++++ Exercise data
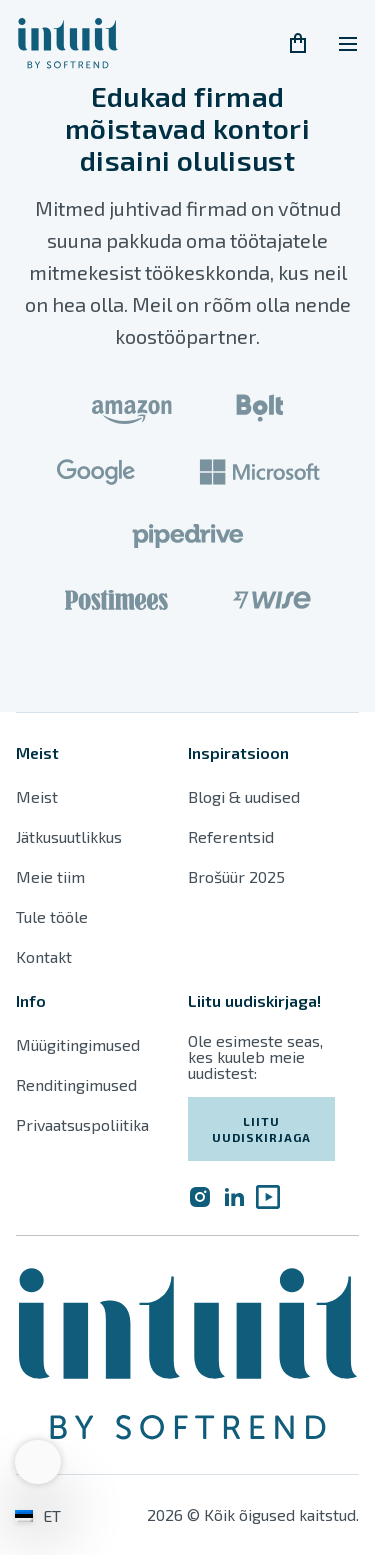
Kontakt (44, 956)
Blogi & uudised (244, 796)
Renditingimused (78, 1084)
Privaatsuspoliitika (82, 1124)
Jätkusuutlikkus (69, 836)
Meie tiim (50, 876)
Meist (37, 796)
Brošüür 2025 (236, 876)
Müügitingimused (78, 1044)
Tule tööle (52, 916)
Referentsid (231, 836)
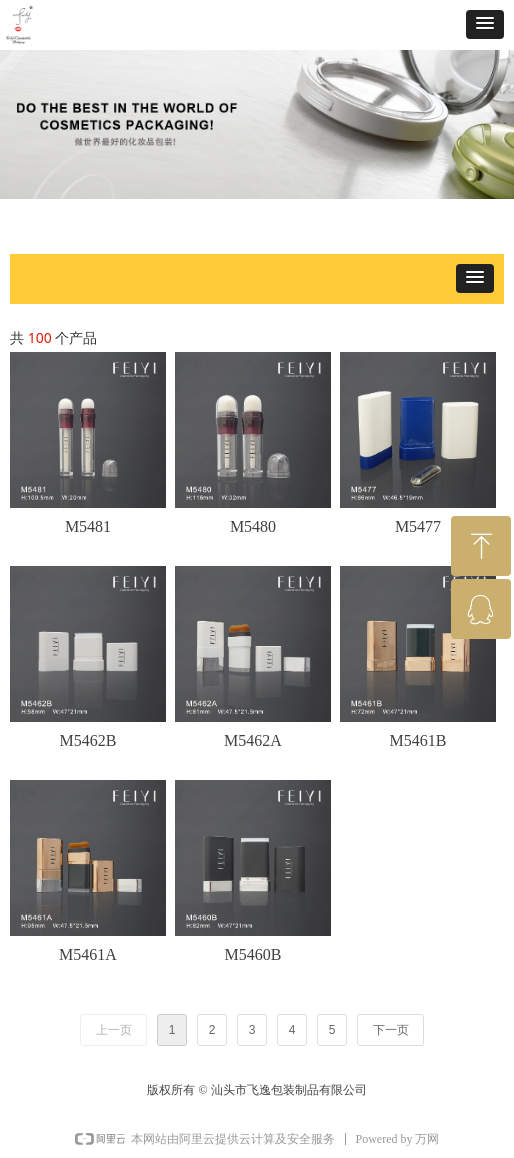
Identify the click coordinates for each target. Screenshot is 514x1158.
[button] (485, 24)
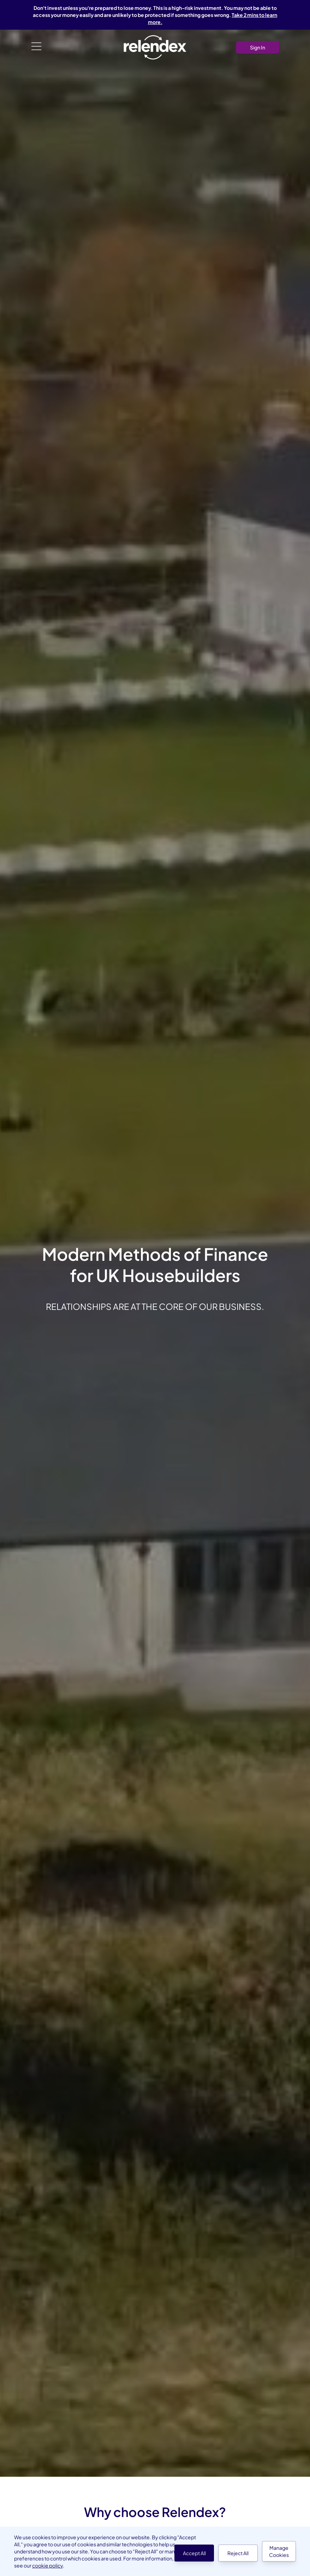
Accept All (194, 2553)
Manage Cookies (279, 2551)
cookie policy (47, 2565)
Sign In (257, 47)
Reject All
++++++++
### Exercise directions
Type out the data above again exactly as written, minus the images.

### Result
Kontakt (44, 956)
Blogi & uudised (244, 796)
Renditingimused (78, 1084)
Privaatsuspoliitika (82, 1124)
Jätkusuutlikkus (69, 836)
Meie tiim (50, 876)
Meist (37, 796)
Brošüür 2025 (236, 876)
Müügitingimused (78, 1044)
Tule tööle (52, 916)
Referentsid (231, 836)
Identify the click coordinates for each target. Screenshot is 514x1158.
[button] (485, 24)
Accept All (194, 2553)
Manage Cookies (279, 2551)
cookie policy (47, 2565)
Sign In (257, 47)
Reject All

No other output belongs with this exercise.